Member of Parliament for Edmonton West
- In office 1984–1988
- Preceded by: Marcel Lambert
- Succeeded by: riding redistributed

Member of Parliament for Edmonton Northwest
- In office 1988–1993
- Preceded by: new district
- Succeeded by: Anne McLellan

Personal details
- Born: 21 May 1954 Viking, Alberta, Canada
- Died: 11 April 2020 (aged 65) Edmonton, Alberta, Canada
- Party: Progressive Conservative
- Profession: accountant

= Murray Dorin =

Canadian politician (1954–2020)

Murray William Dorin (21 May 1954 – 11 April 2020) was a Canadian politician and businessman, who served as a Progressive Conservative party member of the House of Commons of Canada from 1984 to 1993. He was a chartered accountant and controller by career.

Born in Viking, Alberta, Dorin was first elected at the Alberta riding of Edmonton West in the 1984 federal election, after upsetting longtime incumbent MP Marcel Lambert in a bitter nomination fight. Following changes to electoral district boundaries, he won the Edmonton Northwest riding in the 1988 federal election, therefore serving in both the 33rd and 34th Canadian Parliaments. As well as serving as a member of numerous legislative committees, standing committees, and subcommittees during his tenure, Dorin was vice-chair of the Standing Committee on Finance for the 2nd Session of the 34th Parliament, chair of the Standing Committee on Finance for the 3rd Session of the 34th Parliament, and chair of the Subcommittee on Tax Matters of the Standing Committee on Finance for the 3rd Session of the 34th Parliament.

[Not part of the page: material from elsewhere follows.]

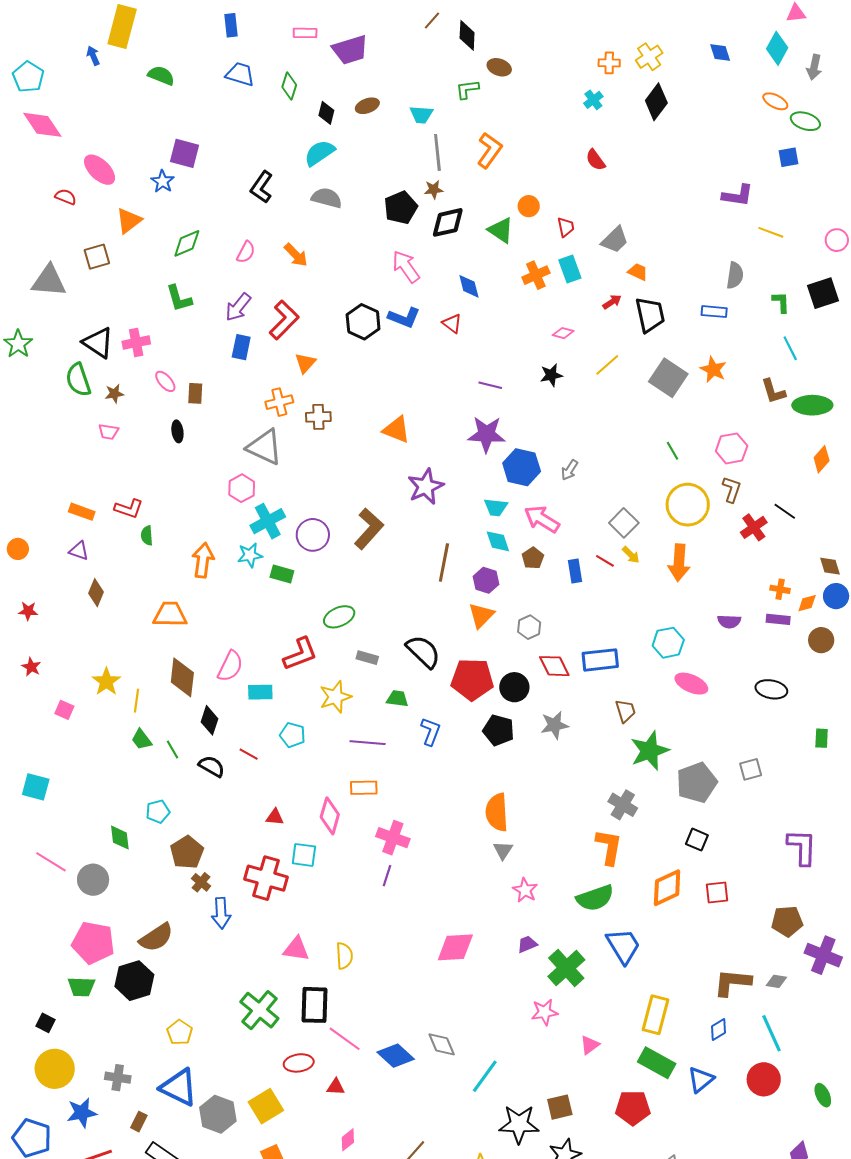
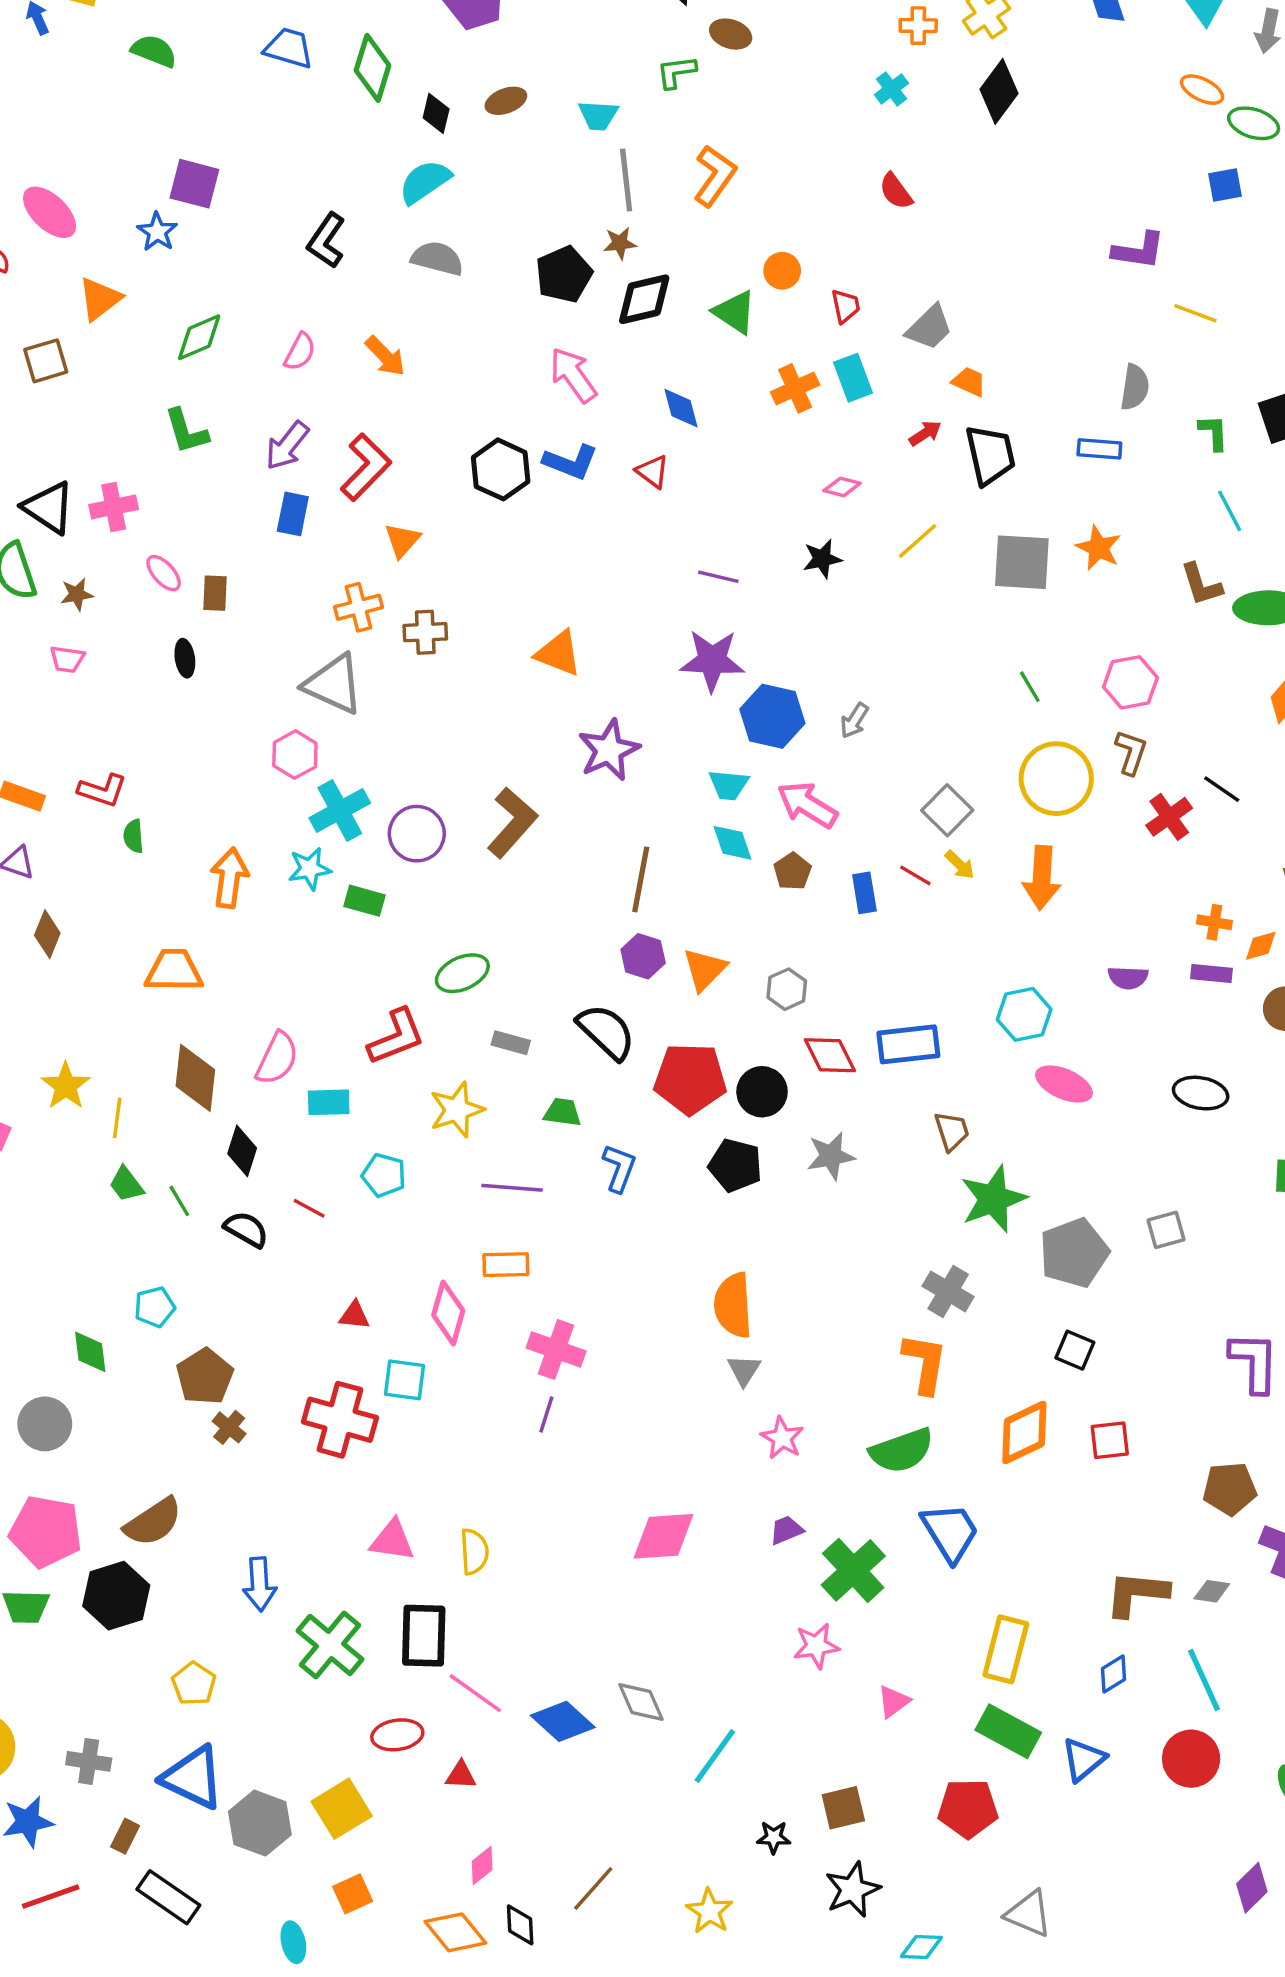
green diamond: (289, 86) -> (373, 68), size x1.4
gray square: (668, 378) -> (1022, 562), turned -30
purple hexagon: (486, 580) -> (643, 956), moved
blue arrow: (221, 913) -> (259, 1584), moved
black star: (519, 1124) -> (774, 1837), size x0.5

Dorin left federal politics after being defeated in the 1993 federal election by Anne McLellan of the Liberal Party. However, he spent election day in the hospital, after being diagnosed with nervous exhaustion due to the stress of the campaign. In the 1997 Canadian federal election, he was active as a mentor to the party's candidates in Alberta, alongside former caucus colleagues such as Don Mazankowski, Scott Thorkelson and Jim Hawkes, but did not stand for reelection. He died in Edmonton on 11 April 2020.